SDCL 32-23-1: A person shall not drive or be in actual physical control of any vehicle while:

(1) There is 0.10 per cent or more by weight of alcohol in his blood;

(2) Under the influence of an alcoholic beverage;

(3) Under the influence of any controlled drug or substance to a degree which renders him incapable of safely driving; or

(4) Under the combined influence of an alcoholic beverage and any controlled drug or substance to a degree which renders him incapable of safely driving.

SDCL 32-23-7: In any criminal prosecution for a violation of ž 32-23-1 relating to driving a vehicle while under the influence of intoxicating liquor, . . . the amount of alcohol in the defendant's blood at the time alleged as shown by chemical analysis of the defendant's blood, urine, breath, or other bodily substance shall give rise to the following presumptions:

(1) If there was at that time five hundredths per cent or less by weight of alcohol in the defendant's blood, it shall be presumed that the defendant was not under the influence of intoxicating liquor;

(2) If there was at that time in excess of five hundredths per cent but less than ten hundredths per cent by weight of alcohol in the defendant's blood, such fact shall not give rise to any presumption that the defendant was or was not under the influence of intoxicating liquor, but such fact may be considered with other competent evidence in determining the guilt or innocence of the defendant;

(3) If there was at that time ten hundredths per cent or more by weight of alcohol in the defendant's blood, it shall be presumed that the defendant was under the influence of intoxicating liquor.

Per cent by weight of alcohol in the blood shall be based upon grams of alcohol per one hundred cubic centimeters of blood.

[2] The court quotes from the Donigan text as follows:

"Thus, from the known length of elapsed time between the taking of the specimen for analysis and the event in issue, the known rate of average elimination of blood alcohol in the average person, and the result of the chemical test in the particular case, experts in this field can arrive by the process of extrapolation at a fairly reasonable estimate of the percentage of blood alcohol in the average person at the time of a certain event if he had the quantity of alcohol in his blood as shown by the chemical test in the case on trial." R. Donigan, Chemical Tests and the Law, p. 46 (2d ed. 1966).

[3] See note 1, supra.

[4] See State v.
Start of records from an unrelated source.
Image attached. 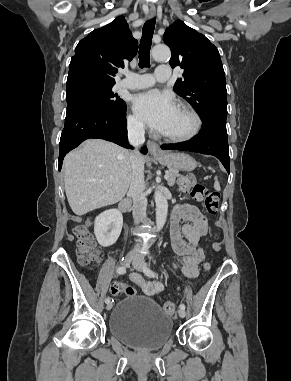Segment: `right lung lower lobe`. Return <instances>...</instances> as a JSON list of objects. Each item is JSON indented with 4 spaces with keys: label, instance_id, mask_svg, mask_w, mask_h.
<instances>
[{
    "label": "right lung lower lobe",
    "instance_id": "98d812e1",
    "mask_svg": "<svg viewBox=\"0 0 291 381\" xmlns=\"http://www.w3.org/2000/svg\"><path fill=\"white\" fill-rule=\"evenodd\" d=\"M67 112L59 144V170L64 156L89 138L114 142L132 148L127 140L126 108L119 111H104L88 96L73 92L66 94ZM147 153V148L141 150Z\"/></svg>",
    "mask_w": 291,
    "mask_h": 381
}]
</instances>
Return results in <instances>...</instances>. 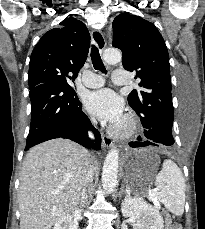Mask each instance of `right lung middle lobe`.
I'll return each mask as SVG.
<instances>
[{
    "instance_id": "right-lung-middle-lobe-1",
    "label": "right lung middle lobe",
    "mask_w": 205,
    "mask_h": 229,
    "mask_svg": "<svg viewBox=\"0 0 205 229\" xmlns=\"http://www.w3.org/2000/svg\"><path fill=\"white\" fill-rule=\"evenodd\" d=\"M74 80L68 78V77H65V76H62V77H56L54 79V82H58L60 84H63L65 86H69V87H72L71 84Z\"/></svg>"
}]
</instances>
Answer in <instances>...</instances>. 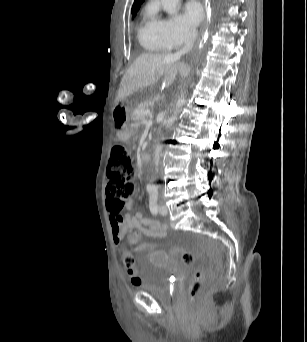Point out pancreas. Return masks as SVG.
<instances>
[{"instance_id":"1","label":"pancreas","mask_w":307,"mask_h":342,"mask_svg":"<svg viewBox=\"0 0 307 342\" xmlns=\"http://www.w3.org/2000/svg\"><path fill=\"white\" fill-rule=\"evenodd\" d=\"M153 102L152 100H147V102H141L138 107L135 108L134 118L142 119L144 110H150L152 108Z\"/></svg>"}]
</instances>
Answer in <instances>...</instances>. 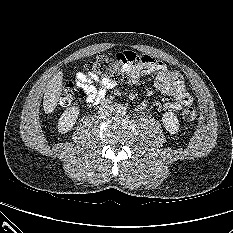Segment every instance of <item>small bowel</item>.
<instances>
[{
  "label": "small bowel",
  "mask_w": 233,
  "mask_h": 233,
  "mask_svg": "<svg viewBox=\"0 0 233 233\" xmlns=\"http://www.w3.org/2000/svg\"><path fill=\"white\" fill-rule=\"evenodd\" d=\"M123 60L132 63L131 71L133 74L130 83H137L146 74L156 73L155 87L162 94L171 96L173 101L163 105L164 110H180L192 104L193 99L185 87L182 76L174 70H170L167 65L149 55H139L134 52H123L117 55ZM76 85L80 87L85 95L88 104L97 105L106 96L107 92L116 86V81L106 77H99L93 72H78L75 76ZM142 103L138 109H144Z\"/></svg>",
  "instance_id": "obj_1"
}]
</instances>
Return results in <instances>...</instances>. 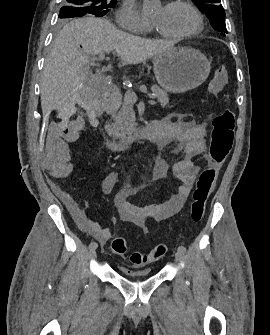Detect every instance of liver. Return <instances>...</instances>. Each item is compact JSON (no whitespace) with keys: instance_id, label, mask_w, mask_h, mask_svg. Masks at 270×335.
Wrapping results in <instances>:
<instances>
[{"instance_id":"1","label":"liver","mask_w":270,"mask_h":335,"mask_svg":"<svg viewBox=\"0 0 270 335\" xmlns=\"http://www.w3.org/2000/svg\"><path fill=\"white\" fill-rule=\"evenodd\" d=\"M171 48L173 44L170 42L147 40L117 30L105 18L90 16L72 20L58 32L45 60L40 84L43 116L50 114L59 100L75 94L81 88L89 76L90 56L116 52L124 66L140 64Z\"/></svg>"}]
</instances>
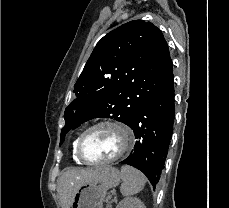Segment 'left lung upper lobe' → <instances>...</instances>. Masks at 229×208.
Here are the masks:
<instances>
[{"label":"left lung upper lobe","mask_w":229,"mask_h":208,"mask_svg":"<svg viewBox=\"0 0 229 208\" xmlns=\"http://www.w3.org/2000/svg\"><path fill=\"white\" fill-rule=\"evenodd\" d=\"M172 60L162 32L133 20L95 46L74 85L77 96L65 109L60 145L70 129L96 117L130 125L154 96L173 83Z\"/></svg>","instance_id":"left-lung-upper-lobe-1"}]
</instances>
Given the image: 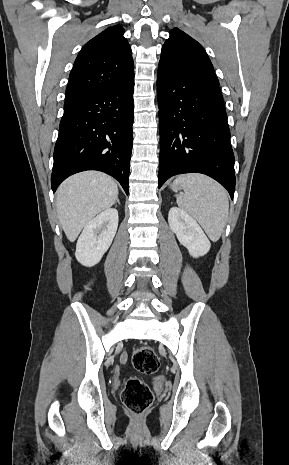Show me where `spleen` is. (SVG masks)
Segmentation results:
<instances>
[{
    "label": "spleen",
    "mask_w": 289,
    "mask_h": 465,
    "mask_svg": "<svg viewBox=\"0 0 289 465\" xmlns=\"http://www.w3.org/2000/svg\"><path fill=\"white\" fill-rule=\"evenodd\" d=\"M173 184L175 192L177 187L183 188L185 192L176 195L178 206L199 222L210 240L218 241L229 213L225 189L212 178L200 173L180 175Z\"/></svg>",
    "instance_id": "obj_1"
}]
</instances>
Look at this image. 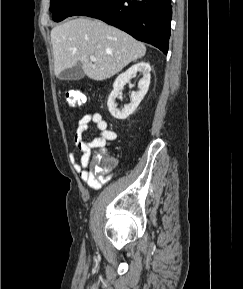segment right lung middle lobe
Returning a JSON list of instances; mask_svg holds the SVG:
<instances>
[{"label": "right lung middle lobe", "mask_w": 243, "mask_h": 289, "mask_svg": "<svg viewBox=\"0 0 243 289\" xmlns=\"http://www.w3.org/2000/svg\"><path fill=\"white\" fill-rule=\"evenodd\" d=\"M85 0H51L50 10L54 21L59 22L71 16Z\"/></svg>", "instance_id": "right-lung-middle-lobe-1"}]
</instances>
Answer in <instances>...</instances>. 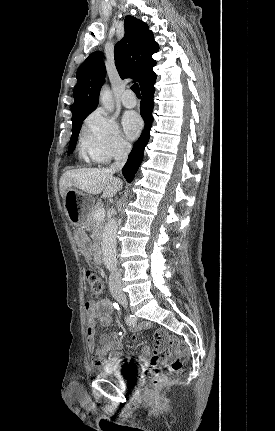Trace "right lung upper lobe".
I'll list each match as a JSON object with an SVG mask.
<instances>
[{"label": "right lung upper lobe", "instance_id": "obj_1", "mask_svg": "<svg viewBox=\"0 0 275 431\" xmlns=\"http://www.w3.org/2000/svg\"><path fill=\"white\" fill-rule=\"evenodd\" d=\"M159 49L153 33L141 20L126 16L125 35L114 47L117 71L122 79L133 78L141 90L156 80L153 67L156 61L152 55ZM103 54L94 52L80 65L76 73L72 104V126L82 122L99 103V92L106 75Z\"/></svg>", "mask_w": 275, "mask_h": 431}]
</instances>
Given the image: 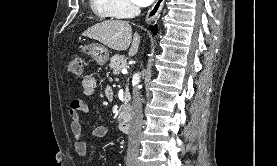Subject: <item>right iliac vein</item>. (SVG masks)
I'll return each instance as SVG.
<instances>
[{"instance_id":"obj_1","label":"right iliac vein","mask_w":277,"mask_h":166,"mask_svg":"<svg viewBox=\"0 0 277 166\" xmlns=\"http://www.w3.org/2000/svg\"><path fill=\"white\" fill-rule=\"evenodd\" d=\"M127 166H135V163L134 162H128Z\"/></svg>"}]
</instances>
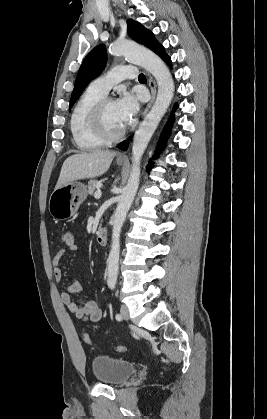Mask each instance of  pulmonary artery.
Here are the masks:
<instances>
[{
  "instance_id": "1",
  "label": "pulmonary artery",
  "mask_w": 267,
  "mask_h": 419,
  "mask_svg": "<svg viewBox=\"0 0 267 419\" xmlns=\"http://www.w3.org/2000/svg\"><path fill=\"white\" fill-rule=\"evenodd\" d=\"M137 77L136 68L133 66L117 65L106 74L95 79L90 88L106 95L109 90L124 79H134Z\"/></svg>"
}]
</instances>
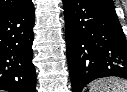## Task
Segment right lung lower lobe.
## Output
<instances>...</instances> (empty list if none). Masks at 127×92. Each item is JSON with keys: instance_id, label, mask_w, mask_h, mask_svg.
<instances>
[{"instance_id": "obj_1", "label": "right lung lower lobe", "mask_w": 127, "mask_h": 92, "mask_svg": "<svg viewBox=\"0 0 127 92\" xmlns=\"http://www.w3.org/2000/svg\"><path fill=\"white\" fill-rule=\"evenodd\" d=\"M34 6L0 13V89L35 92L36 72L31 63Z\"/></svg>"}]
</instances>
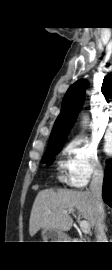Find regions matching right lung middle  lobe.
<instances>
[{"label": "right lung middle lobe", "mask_w": 112, "mask_h": 270, "mask_svg": "<svg viewBox=\"0 0 112 270\" xmlns=\"http://www.w3.org/2000/svg\"><path fill=\"white\" fill-rule=\"evenodd\" d=\"M63 144H64V142L48 144L45 155L42 158V162L48 163L49 165L52 164V159L54 158L56 153L61 150Z\"/></svg>", "instance_id": "obj_1"}]
</instances>
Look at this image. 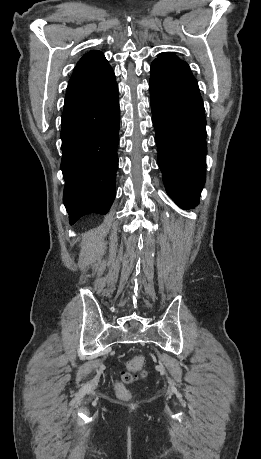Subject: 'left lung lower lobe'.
Returning <instances> with one entry per match:
<instances>
[{"label": "left lung lower lobe", "mask_w": 261, "mask_h": 459, "mask_svg": "<svg viewBox=\"0 0 261 459\" xmlns=\"http://www.w3.org/2000/svg\"><path fill=\"white\" fill-rule=\"evenodd\" d=\"M150 103L158 165L169 196L183 209L199 203L206 178V119L190 69L153 62Z\"/></svg>", "instance_id": "obj_1"}]
</instances>
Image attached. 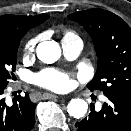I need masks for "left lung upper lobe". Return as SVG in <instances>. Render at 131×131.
<instances>
[{"label": "left lung upper lobe", "instance_id": "1", "mask_svg": "<svg viewBox=\"0 0 131 131\" xmlns=\"http://www.w3.org/2000/svg\"><path fill=\"white\" fill-rule=\"evenodd\" d=\"M69 19L90 34L98 57L95 77L87 87L104 95L131 99V28L112 12L89 9Z\"/></svg>", "mask_w": 131, "mask_h": 131}]
</instances>
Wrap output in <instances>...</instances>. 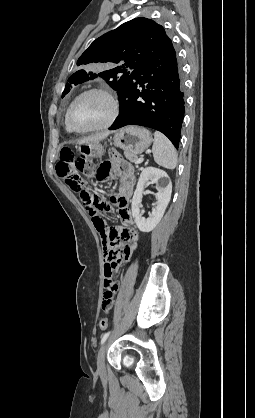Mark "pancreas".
<instances>
[{
    "label": "pancreas",
    "mask_w": 255,
    "mask_h": 418,
    "mask_svg": "<svg viewBox=\"0 0 255 418\" xmlns=\"http://www.w3.org/2000/svg\"><path fill=\"white\" fill-rule=\"evenodd\" d=\"M125 157L130 161V162H136V160L138 159L137 155L128 153V152H124Z\"/></svg>",
    "instance_id": "1"
}]
</instances>
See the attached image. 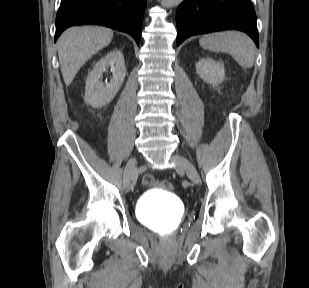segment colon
<instances>
[{
  "label": "colon",
  "instance_id": "1",
  "mask_svg": "<svg viewBox=\"0 0 309 288\" xmlns=\"http://www.w3.org/2000/svg\"><path fill=\"white\" fill-rule=\"evenodd\" d=\"M143 184L146 185V186H152V185H157L159 186L160 188H163V189H170L171 188V185L170 183L166 182V181H156L154 179V177L150 176V175H147L143 178Z\"/></svg>",
  "mask_w": 309,
  "mask_h": 288
}]
</instances>
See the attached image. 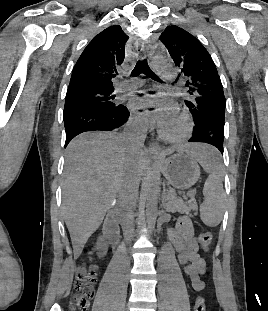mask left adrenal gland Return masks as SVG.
<instances>
[{
  "instance_id": "obj_1",
  "label": "left adrenal gland",
  "mask_w": 268,
  "mask_h": 311,
  "mask_svg": "<svg viewBox=\"0 0 268 311\" xmlns=\"http://www.w3.org/2000/svg\"><path fill=\"white\" fill-rule=\"evenodd\" d=\"M163 195H165V190L163 191Z\"/></svg>"
}]
</instances>
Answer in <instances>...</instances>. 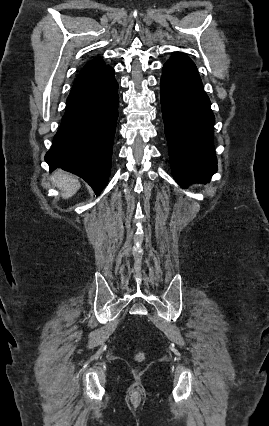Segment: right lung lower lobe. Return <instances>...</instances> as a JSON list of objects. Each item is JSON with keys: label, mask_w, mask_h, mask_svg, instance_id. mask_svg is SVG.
Listing matches in <instances>:
<instances>
[{"label": "right lung lower lobe", "mask_w": 269, "mask_h": 426, "mask_svg": "<svg viewBox=\"0 0 269 426\" xmlns=\"http://www.w3.org/2000/svg\"><path fill=\"white\" fill-rule=\"evenodd\" d=\"M118 83L109 65L80 73L67 98L65 114L45 155L50 169L82 177L99 195L111 169L118 118Z\"/></svg>", "instance_id": "1"}]
</instances>
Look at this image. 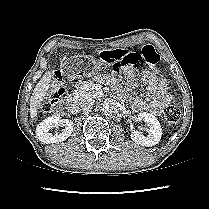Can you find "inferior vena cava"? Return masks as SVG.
I'll return each mask as SVG.
<instances>
[{"instance_id": "inferior-vena-cava-1", "label": "inferior vena cava", "mask_w": 209, "mask_h": 209, "mask_svg": "<svg viewBox=\"0 0 209 209\" xmlns=\"http://www.w3.org/2000/svg\"><path fill=\"white\" fill-rule=\"evenodd\" d=\"M95 105V100L92 98H83L80 100L79 106L82 110L90 111Z\"/></svg>"}]
</instances>
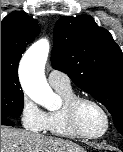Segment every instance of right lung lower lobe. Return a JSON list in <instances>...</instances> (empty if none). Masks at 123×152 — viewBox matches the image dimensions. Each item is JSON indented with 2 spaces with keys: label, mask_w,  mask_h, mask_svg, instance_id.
<instances>
[{
  "label": "right lung lower lobe",
  "mask_w": 123,
  "mask_h": 152,
  "mask_svg": "<svg viewBox=\"0 0 123 152\" xmlns=\"http://www.w3.org/2000/svg\"><path fill=\"white\" fill-rule=\"evenodd\" d=\"M1 125L14 126V123L8 118H1Z\"/></svg>",
  "instance_id": "obj_1"
}]
</instances>
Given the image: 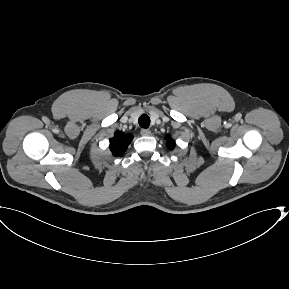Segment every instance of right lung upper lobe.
Segmentation results:
<instances>
[{
    "label": "right lung upper lobe",
    "instance_id": "obj_1",
    "mask_svg": "<svg viewBox=\"0 0 289 289\" xmlns=\"http://www.w3.org/2000/svg\"><path fill=\"white\" fill-rule=\"evenodd\" d=\"M133 136L131 134H124L117 131L114 137L110 139V150L114 156H121L127 150V146L132 141Z\"/></svg>",
    "mask_w": 289,
    "mask_h": 289
}]
</instances>
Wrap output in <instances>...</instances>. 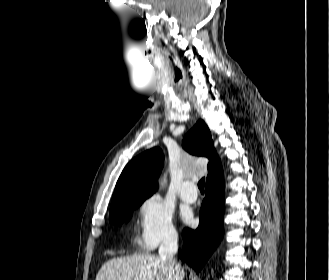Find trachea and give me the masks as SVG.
Returning <instances> with one entry per match:
<instances>
[{
  "label": "trachea",
  "mask_w": 329,
  "mask_h": 280,
  "mask_svg": "<svg viewBox=\"0 0 329 280\" xmlns=\"http://www.w3.org/2000/svg\"><path fill=\"white\" fill-rule=\"evenodd\" d=\"M204 185H205V178H201V180L198 182V188L200 191H204Z\"/></svg>",
  "instance_id": "trachea-1"
}]
</instances>
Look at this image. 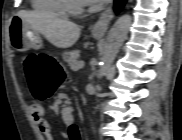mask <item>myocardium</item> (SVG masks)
Listing matches in <instances>:
<instances>
[{
    "label": "myocardium",
    "instance_id": "1",
    "mask_svg": "<svg viewBox=\"0 0 182 140\" xmlns=\"http://www.w3.org/2000/svg\"><path fill=\"white\" fill-rule=\"evenodd\" d=\"M64 7L71 14H79L83 11V5L78 0H67L64 2Z\"/></svg>",
    "mask_w": 182,
    "mask_h": 140
}]
</instances>
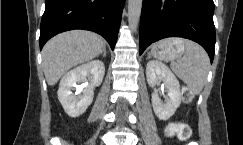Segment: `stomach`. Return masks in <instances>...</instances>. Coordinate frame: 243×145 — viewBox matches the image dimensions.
Segmentation results:
<instances>
[{"label": "stomach", "instance_id": "obj_1", "mask_svg": "<svg viewBox=\"0 0 243 145\" xmlns=\"http://www.w3.org/2000/svg\"><path fill=\"white\" fill-rule=\"evenodd\" d=\"M174 39H167L156 43L151 50L153 57L163 61H173L184 53L183 44H175Z\"/></svg>", "mask_w": 243, "mask_h": 145}]
</instances>
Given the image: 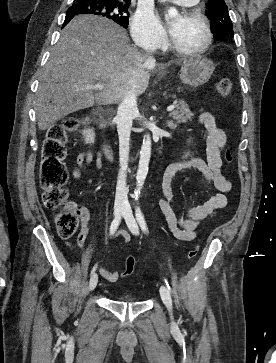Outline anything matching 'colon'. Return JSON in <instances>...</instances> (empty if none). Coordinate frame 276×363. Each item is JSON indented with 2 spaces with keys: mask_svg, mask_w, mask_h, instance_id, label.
I'll return each instance as SVG.
<instances>
[{
  "mask_svg": "<svg viewBox=\"0 0 276 363\" xmlns=\"http://www.w3.org/2000/svg\"><path fill=\"white\" fill-rule=\"evenodd\" d=\"M218 94L222 97H228L232 92V83L229 79H222L216 85ZM78 119L74 117L67 118L60 124L53 125L47 132L46 138L42 145V161L39 171V181L43 190L44 205L54 211H59L56 220V230L60 237H72L79 225L78 213L72 207H64L68 191L65 184L68 180V171L64 163L66 157V143L68 134L77 129ZM227 161H231V153L226 154ZM64 207V208H63ZM197 249H191L187 257L194 258ZM135 259L132 256L126 259V271L124 274H130L133 271Z\"/></svg>",
  "mask_w": 276,
  "mask_h": 363,
  "instance_id": "5ec220e1",
  "label": "colon"
}]
</instances>
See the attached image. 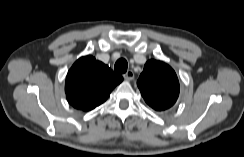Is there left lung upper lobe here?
<instances>
[{
  "label": "left lung upper lobe",
  "mask_w": 244,
  "mask_h": 157,
  "mask_svg": "<svg viewBox=\"0 0 244 157\" xmlns=\"http://www.w3.org/2000/svg\"><path fill=\"white\" fill-rule=\"evenodd\" d=\"M137 85L146 103L157 111L173 106L179 95L176 73L162 61H147Z\"/></svg>",
  "instance_id": "5c2ea615"
}]
</instances>
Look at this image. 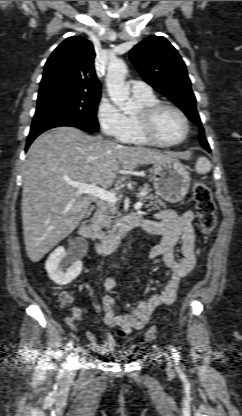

Spry, 87 S.D. 318, 329, 207 N.W.2d 504, 510 (1973).

[5] See note 1, supra.

[6] See also Swenumson v. Iowa Department of Public Safety, Iowa, 210 N.W.2d 660, 662 (1973); and State v. Pandoli, 109 N.J.Super. 1, 3, 262 A.2d 41, 42 (1970).

[7] See People v. Shorkey, 23 Ill.App.3d 662, 321 N.E.2d 46 (1974); Krueger v. Fulton, Iowa, 169 N.W.2d 875 (1969); State v. Palmer, 291 Minn. 302, 191 N.W.2d 188 (1971); Heffernan v. Kissack, 192 Neb. 637, 223 N.W.2d 486 (1974); In re Brooks, 27 Ohio St.2d 66, 271 N.E.2d 810 (1971); and Cavagnaro v. Motor Vehicles Div., Dept. of Transp., 19 Or.App. 725, 528 P.2d 1090 (1974). Any statements in Hanlon v. Comm. of Motor Vehicles, 80 S.D. 316, 123 N.W.2d 136 (1963), which appear to conflict with this opinion are disapproved.

[*] In this manner, I disagree with the result of Lund, if not the rationale. I think that in Lund the refusal to submit to the blood test at the hospital when the test was available was final. A rescission one hour after the driver was given the opportunity to take the test is unreasonable.